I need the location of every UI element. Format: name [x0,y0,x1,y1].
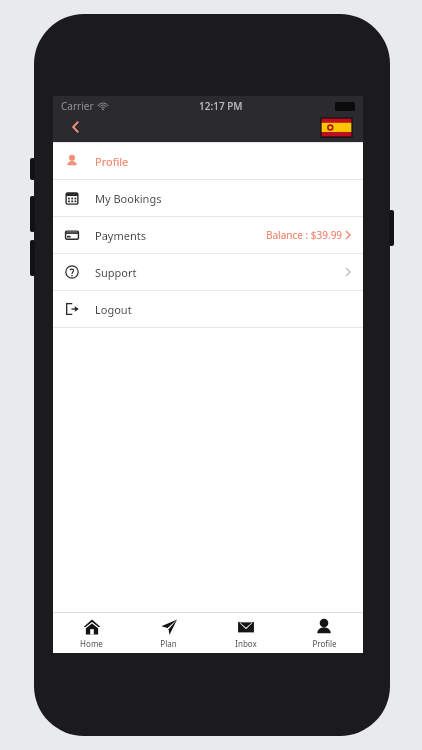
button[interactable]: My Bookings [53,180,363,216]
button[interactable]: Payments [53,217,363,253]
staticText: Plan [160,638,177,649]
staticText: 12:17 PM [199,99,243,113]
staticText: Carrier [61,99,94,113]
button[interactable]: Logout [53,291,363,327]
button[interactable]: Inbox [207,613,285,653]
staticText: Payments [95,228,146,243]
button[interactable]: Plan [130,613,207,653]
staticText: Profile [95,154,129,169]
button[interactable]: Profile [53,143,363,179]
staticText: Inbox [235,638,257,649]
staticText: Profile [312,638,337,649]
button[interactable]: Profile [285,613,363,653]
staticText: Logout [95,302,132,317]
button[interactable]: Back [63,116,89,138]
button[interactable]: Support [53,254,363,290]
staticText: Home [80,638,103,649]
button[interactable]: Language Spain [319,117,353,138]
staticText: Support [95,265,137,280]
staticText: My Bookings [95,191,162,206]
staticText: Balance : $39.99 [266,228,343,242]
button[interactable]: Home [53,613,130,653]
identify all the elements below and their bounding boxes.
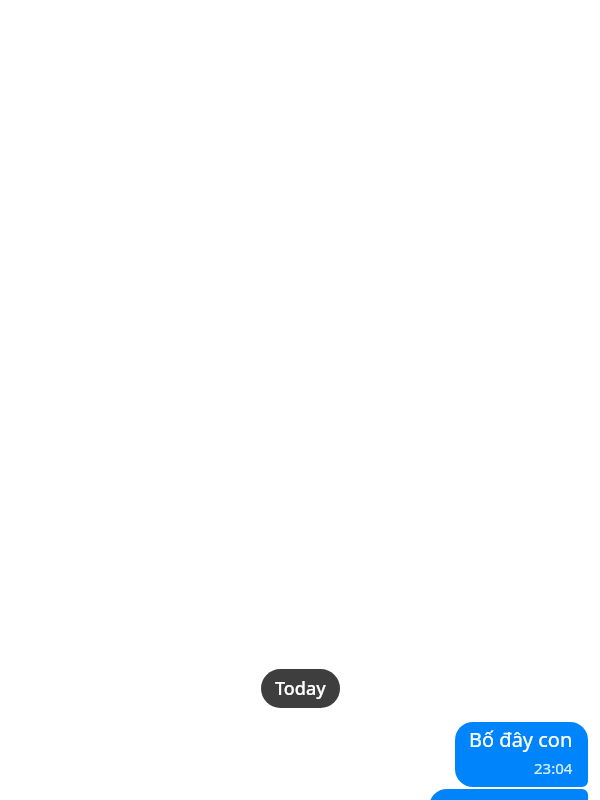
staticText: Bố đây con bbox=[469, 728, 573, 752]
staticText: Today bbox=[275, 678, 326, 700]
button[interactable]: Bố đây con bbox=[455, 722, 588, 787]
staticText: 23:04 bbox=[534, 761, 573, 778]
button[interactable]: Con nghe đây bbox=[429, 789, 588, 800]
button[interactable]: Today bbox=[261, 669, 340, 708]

——

Exercise details: Beginning with the line where "identify all the" appears, restate word for word every line down to the last one in the data, but keep the pictures out.

Solution to this exercise:
identify all the elements below and their bounding boxes.
staticText: Bố đây con bbox=[469, 728, 573, 752]
staticText: Today bbox=[275, 678, 326, 700]
button[interactable]: Bố đây con bbox=[455, 722, 588, 787]
staticText: 23:04 bbox=[534, 761, 573, 778]
button[interactable]: Con nghe đây bbox=[429, 789, 588, 800]
button[interactable]: Today bbox=[261, 669, 340, 708]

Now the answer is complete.